Would there be any performance improvement or degradation for row inserts if each of the default parameters in the example below were changed to server_default?

from uuid import uuid4
from sqlalchemy import Column, Boolean, DateTime, Integer
from sqlalchemy.dialects.postgresql import UUID
from sqlalchemy.ext.declarative import declarative_base
from sqlalchemy.sql import func

Base = declarative_base()

class Item(Base):
    __tablename__ = 'item'

    id = Column(UUID(as_uuid=True), primary_key=True, default=uuid4)
    count = Column(Integer, nullable=False, default=0)
    flag = Column(Boolean, nullable=False, default=False)
    updated = Column(DateTime(timezone=True), nullable=False, default=func.now())

NOTE: The best explanation I found so far for when to use default instead of server_default does not address performance (see Mike Bayer's SO answer on the subject). My oversimplified summary of that explanation is that default is preferred over server_default when...

  • The db can't handle the expression you need or want to use for the default value.
  • You can't or don't want to modify the schema directly.

...so the question remains as to whether performance should be considered when choosing between default and server_default?

like image 694
benvc Avatar asked Sep 20 '18 18:09

benvc


2 Answers

It is impossible to give you a 'this is faster' answer, because performance per default value expression can vary widely, both on the server and in Python. A function to retrieve the current time behaves differently from a scalar default value.
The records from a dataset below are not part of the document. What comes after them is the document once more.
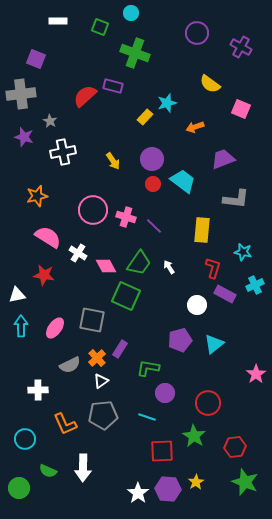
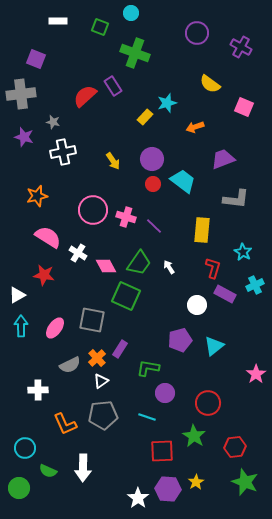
purple rectangle at (113, 86): rotated 42 degrees clockwise
pink square at (241, 109): moved 3 px right, 2 px up
gray star at (50, 121): moved 3 px right, 1 px down; rotated 16 degrees counterclockwise
cyan star at (243, 252): rotated 18 degrees clockwise
white triangle at (17, 295): rotated 18 degrees counterclockwise
cyan triangle at (214, 344): moved 2 px down
cyan circle at (25, 439): moved 9 px down
white star at (138, 493): moved 5 px down
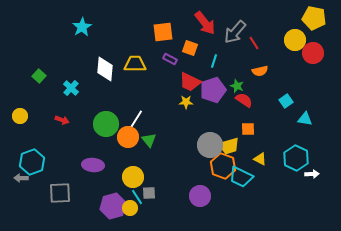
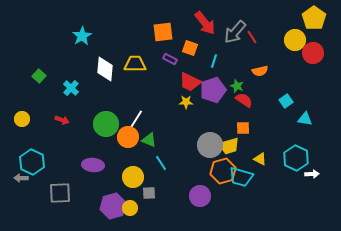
yellow pentagon at (314, 18): rotated 25 degrees clockwise
cyan star at (82, 27): moved 9 px down
red line at (254, 43): moved 2 px left, 6 px up
yellow circle at (20, 116): moved 2 px right, 3 px down
orange square at (248, 129): moved 5 px left, 1 px up
green triangle at (149, 140): rotated 28 degrees counterclockwise
cyan hexagon at (32, 162): rotated 15 degrees counterclockwise
orange hexagon at (223, 166): moved 5 px down; rotated 25 degrees clockwise
cyan trapezoid at (241, 177): rotated 10 degrees counterclockwise
cyan line at (137, 197): moved 24 px right, 34 px up
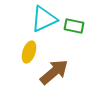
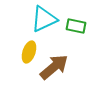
green rectangle: moved 2 px right
brown arrow: moved 5 px up
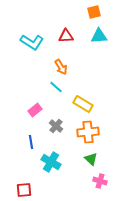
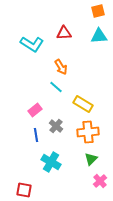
orange square: moved 4 px right, 1 px up
red triangle: moved 2 px left, 3 px up
cyan L-shape: moved 2 px down
blue line: moved 5 px right, 7 px up
green triangle: rotated 32 degrees clockwise
pink cross: rotated 32 degrees clockwise
red square: rotated 14 degrees clockwise
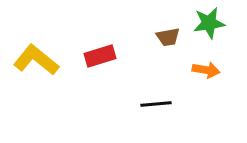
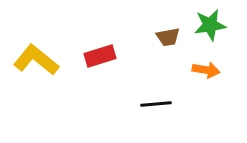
green star: moved 1 px right, 2 px down
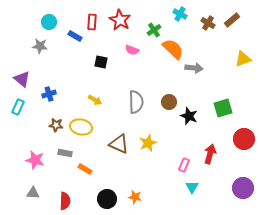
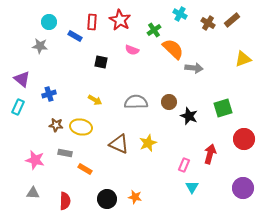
gray semicircle: rotated 90 degrees counterclockwise
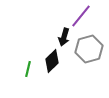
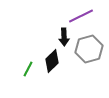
purple line: rotated 25 degrees clockwise
black arrow: rotated 18 degrees counterclockwise
green line: rotated 14 degrees clockwise
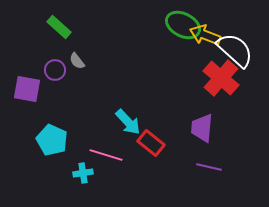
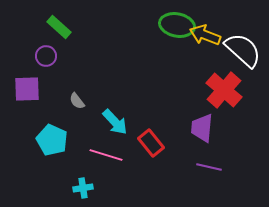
green ellipse: moved 6 px left; rotated 16 degrees counterclockwise
white semicircle: moved 8 px right
gray semicircle: moved 40 px down
purple circle: moved 9 px left, 14 px up
red cross: moved 3 px right, 12 px down
purple square: rotated 12 degrees counterclockwise
cyan arrow: moved 13 px left
red rectangle: rotated 12 degrees clockwise
cyan cross: moved 15 px down
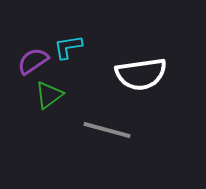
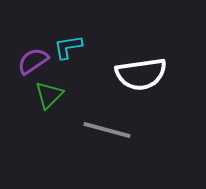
green triangle: rotated 8 degrees counterclockwise
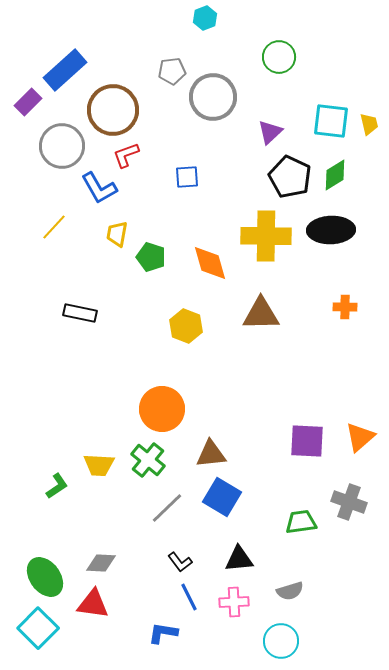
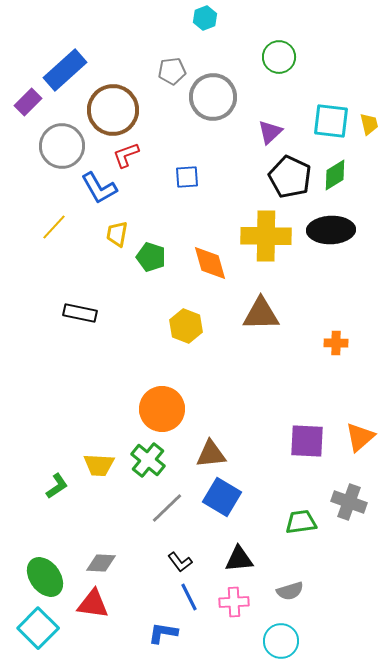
orange cross at (345, 307): moved 9 px left, 36 px down
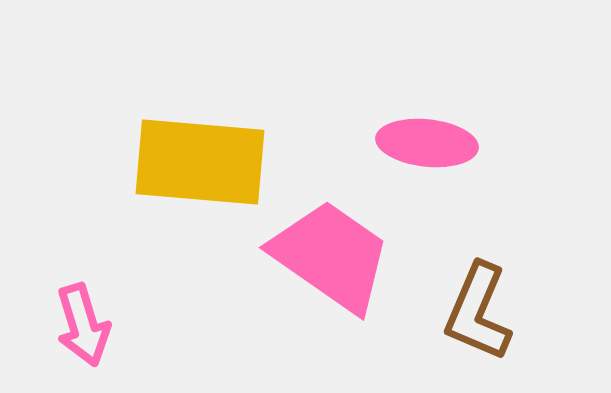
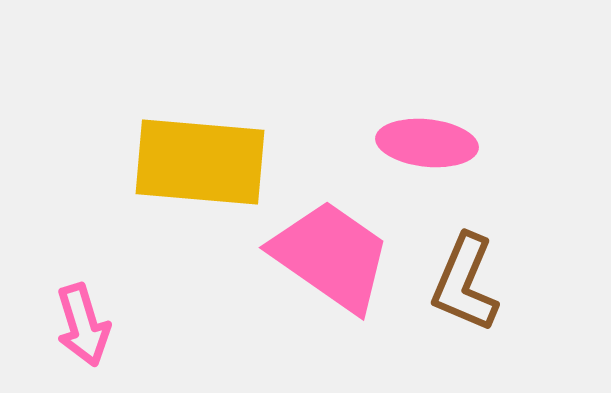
brown L-shape: moved 13 px left, 29 px up
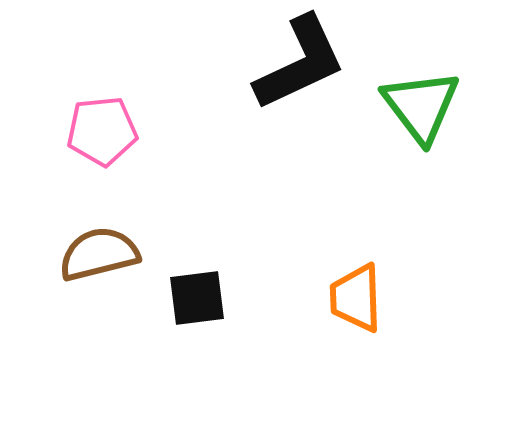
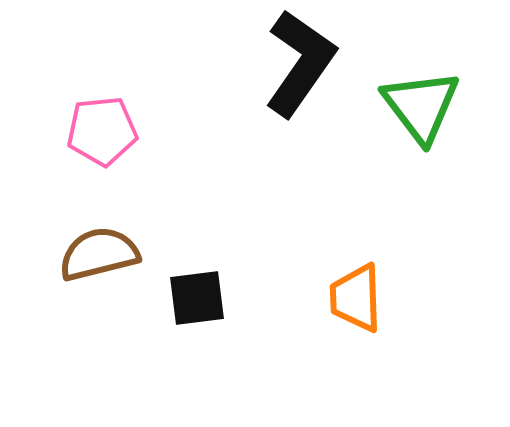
black L-shape: rotated 30 degrees counterclockwise
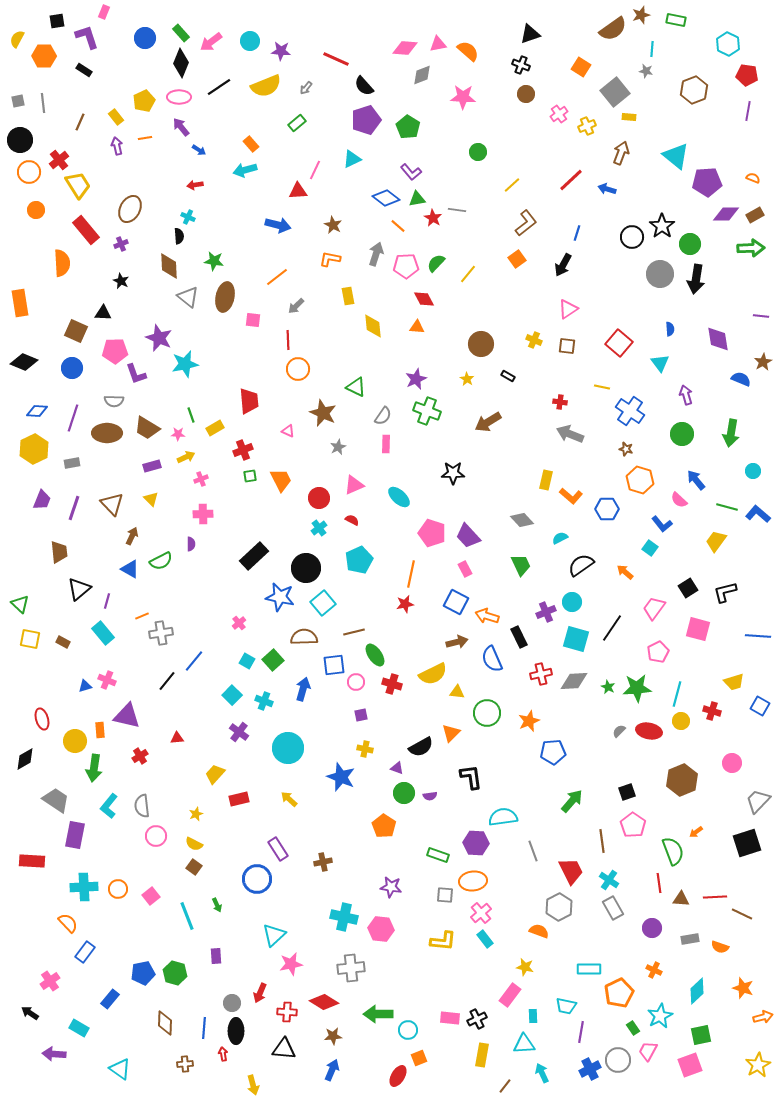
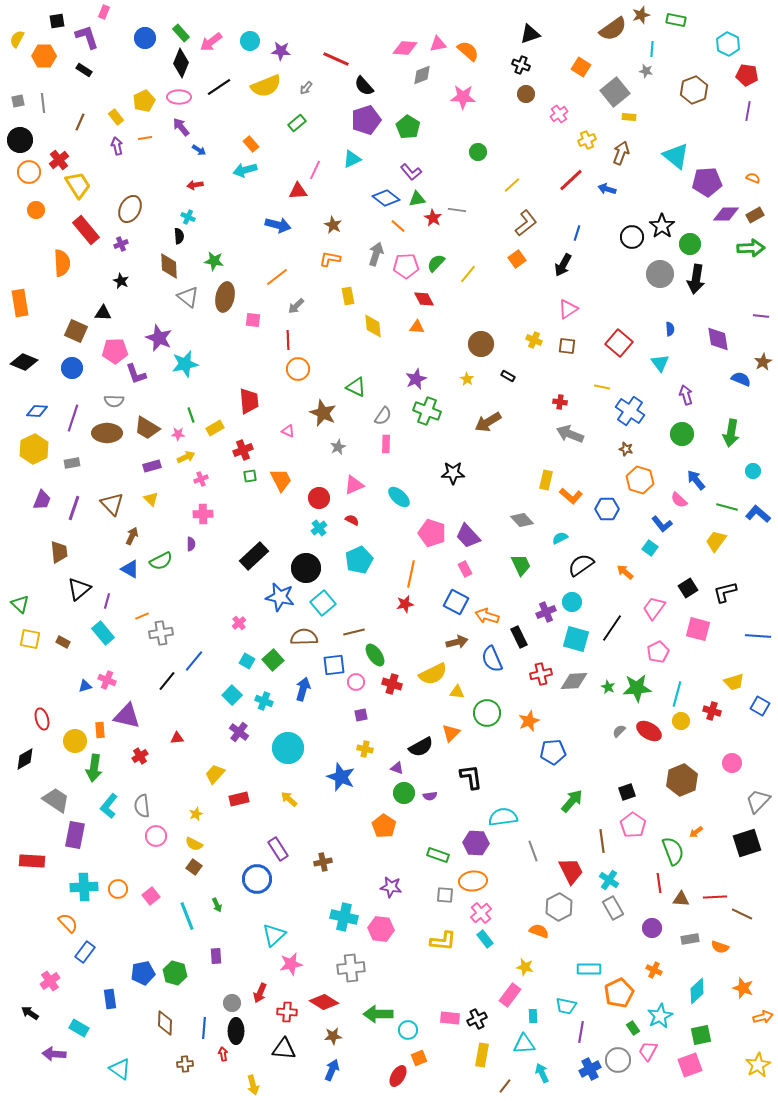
yellow cross at (587, 126): moved 14 px down
red ellipse at (649, 731): rotated 20 degrees clockwise
blue rectangle at (110, 999): rotated 48 degrees counterclockwise
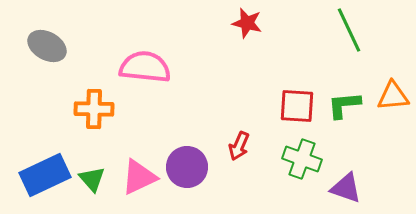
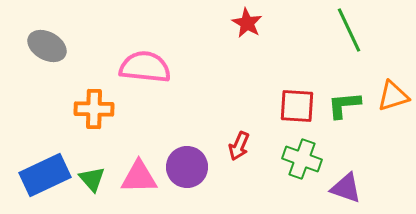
red star: rotated 16 degrees clockwise
orange triangle: rotated 12 degrees counterclockwise
pink triangle: rotated 24 degrees clockwise
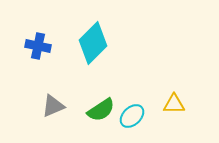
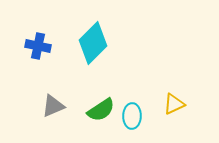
yellow triangle: rotated 25 degrees counterclockwise
cyan ellipse: rotated 45 degrees counterclockwise
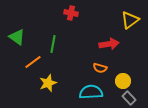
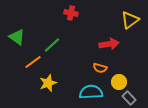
green line: moved 1 px left, 1 px down; rotated 36 degrees clockwise
yellow circle: moved 4 px left, 1 px down
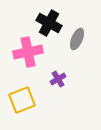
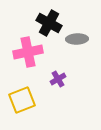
gray ellipse: rotated 65 degrees clockwise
Next, you must realise that defaults can be provided in five different ways:

  • Client-side scalar defaults. A fixed value, such a 0 or True. The value is used in an INSERT statement.
  • Client-side Python function. Called each time a default is needed, produces the value to insert, used the same way as a scalar default from there on out. These can be context sensitive (have access to the current execution context with values to be inserted).
  • Client-side SQL expression; this generates an extra piece of SQL expression that is then used in the query and executed on the server to produce a value.
  • Server-side DLL expression are SQL expressions that are then stored in the table definition, so are part of the schema. The server uses these to fill a value for any columns omitted from INSERT statements, or when a column value is set to DEFAULT in an INSERT or UPDATE statement.
  • Server-side implicit defaults or triggers, where other DLL such as triggers or specific database features provide a default value for columns.

Note that when it comes to a SQL expression determining the default value, be that a client-side SQL expression, a server-side DLL expression, or a trigger, it makes very little difference to a database where the default value expression is coming from. The query executor will need to know how to produce values for a given column, once that's parsed out of the DML statement or the schema definition, the server still has to execute the expression for each row.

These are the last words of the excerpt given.